Science writer Christian Jarrett immediately questioned the study in Wired:

So, there’s a new study out (pdf) that’s used brain scanning to investigate how reading a book changes your brain. It tripped my skeptic’s radar right away because our brains are changing all the time, and pretty much anything we do influences those changes. And we already knew the power of reading novels, didn’t we? You follow a story, meet characters, learn things. Nonetheless the media are all over this neuroscience study, hyping and misinterpreting the results. Among the most daft was “Reading a good book may make permanent changes to your brain” from the UPI news agency. That’s quite a leap given that the study only looked at brain changes up to five days after participants had finished reading a novel.

Jarrett went on to explain that the study simply contained too many unknowns to be taken seriously as a scientific study:

It’s important to note that the researchers didn’t ask the participants to do any psychological tests after the book reading, so they don’t know the functional significance of these brain changes. Other issues to bear in mind: We don’t know what the participants were doing with their minds while they were in the scanner (more criticism of resting-state scans here); we don’t know what they were getting up to during the 19 days of the study when they weren’t at the lab or reading the book; it’s very hard to tell what influences on resting brain connectivity were due to reading per se and which were due to the quizzes conducted just before the scans. There’s also no information in the paper on the size of the connectivity changes. There’s no control group, so we don’t know if spending time in a bar with friends (or any other activity) each evening prior to the scan would have had a larger or different effect than reading a novel. We also don’t know much about the participants – whether they read regularly or if this was the first novel they’d read in years.
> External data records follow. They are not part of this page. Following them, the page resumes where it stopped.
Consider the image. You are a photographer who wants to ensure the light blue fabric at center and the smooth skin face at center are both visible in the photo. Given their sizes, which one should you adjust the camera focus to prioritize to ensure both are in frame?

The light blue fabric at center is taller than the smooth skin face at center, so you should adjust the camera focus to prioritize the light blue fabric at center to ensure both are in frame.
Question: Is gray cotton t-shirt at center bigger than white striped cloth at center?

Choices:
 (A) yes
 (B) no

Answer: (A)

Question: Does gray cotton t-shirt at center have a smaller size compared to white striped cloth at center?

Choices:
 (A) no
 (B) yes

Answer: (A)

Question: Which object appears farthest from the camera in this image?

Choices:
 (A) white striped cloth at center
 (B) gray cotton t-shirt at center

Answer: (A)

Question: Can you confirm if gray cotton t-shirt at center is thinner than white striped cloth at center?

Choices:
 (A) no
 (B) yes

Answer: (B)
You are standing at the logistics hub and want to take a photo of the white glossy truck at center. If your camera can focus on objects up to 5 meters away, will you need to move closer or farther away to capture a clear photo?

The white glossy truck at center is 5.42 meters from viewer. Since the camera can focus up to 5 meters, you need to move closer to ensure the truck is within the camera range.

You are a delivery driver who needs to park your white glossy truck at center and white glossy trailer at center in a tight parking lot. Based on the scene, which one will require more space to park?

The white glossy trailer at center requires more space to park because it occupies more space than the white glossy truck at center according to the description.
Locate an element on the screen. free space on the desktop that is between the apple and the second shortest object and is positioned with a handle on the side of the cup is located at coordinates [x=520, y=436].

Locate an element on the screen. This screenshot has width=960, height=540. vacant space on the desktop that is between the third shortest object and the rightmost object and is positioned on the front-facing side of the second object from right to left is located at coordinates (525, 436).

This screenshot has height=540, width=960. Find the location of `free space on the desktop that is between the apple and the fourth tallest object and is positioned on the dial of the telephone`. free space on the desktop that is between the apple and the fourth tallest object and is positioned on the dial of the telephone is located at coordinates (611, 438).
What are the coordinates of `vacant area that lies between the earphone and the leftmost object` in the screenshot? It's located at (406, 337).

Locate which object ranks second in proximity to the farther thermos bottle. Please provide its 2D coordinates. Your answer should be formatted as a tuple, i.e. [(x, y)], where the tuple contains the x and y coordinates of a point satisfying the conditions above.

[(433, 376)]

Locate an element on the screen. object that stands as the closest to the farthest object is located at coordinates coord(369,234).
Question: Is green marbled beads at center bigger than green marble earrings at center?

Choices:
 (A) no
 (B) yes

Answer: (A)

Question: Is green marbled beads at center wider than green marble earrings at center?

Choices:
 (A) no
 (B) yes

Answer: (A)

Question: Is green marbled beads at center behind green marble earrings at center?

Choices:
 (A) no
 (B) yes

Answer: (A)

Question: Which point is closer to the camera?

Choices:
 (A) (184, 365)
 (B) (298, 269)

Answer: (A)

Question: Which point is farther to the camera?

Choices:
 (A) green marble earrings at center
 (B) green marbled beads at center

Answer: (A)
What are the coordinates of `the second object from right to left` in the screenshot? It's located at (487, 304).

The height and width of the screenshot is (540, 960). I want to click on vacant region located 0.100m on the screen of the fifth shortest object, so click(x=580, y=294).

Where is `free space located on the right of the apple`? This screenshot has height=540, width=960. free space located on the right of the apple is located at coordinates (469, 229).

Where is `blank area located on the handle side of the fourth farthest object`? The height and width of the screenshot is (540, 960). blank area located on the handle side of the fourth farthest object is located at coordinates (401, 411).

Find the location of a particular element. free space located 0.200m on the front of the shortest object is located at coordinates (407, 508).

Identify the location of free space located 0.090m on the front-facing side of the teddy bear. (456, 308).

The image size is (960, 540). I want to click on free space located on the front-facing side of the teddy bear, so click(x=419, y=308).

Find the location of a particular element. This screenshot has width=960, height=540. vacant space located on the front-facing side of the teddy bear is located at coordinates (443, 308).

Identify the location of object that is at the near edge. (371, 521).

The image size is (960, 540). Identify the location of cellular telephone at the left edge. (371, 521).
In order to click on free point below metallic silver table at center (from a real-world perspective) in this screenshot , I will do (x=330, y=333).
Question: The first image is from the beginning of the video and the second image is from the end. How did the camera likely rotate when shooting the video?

Fellow science writer Alex Snapp agreed with many of Jarrett’s criticism in Forbes:

This is a prime example of both how much we know about neuroscience and how little. We know that reading changes the brain, in part (per Gray) because everything changes the brain. But are there changes to the brain specific to reading a book? What kind of changes are they? How long do they last? What is their significance? These questions are a lot harder to answer. But along the way, we might learn some interesting things.

As Snapp points out, there is still much we don’t know about neuroscience. Studies like this one, though they raise interesting questions, serve to confuse and limit further understanding, especially when their conclusions reach beyond the results they provide.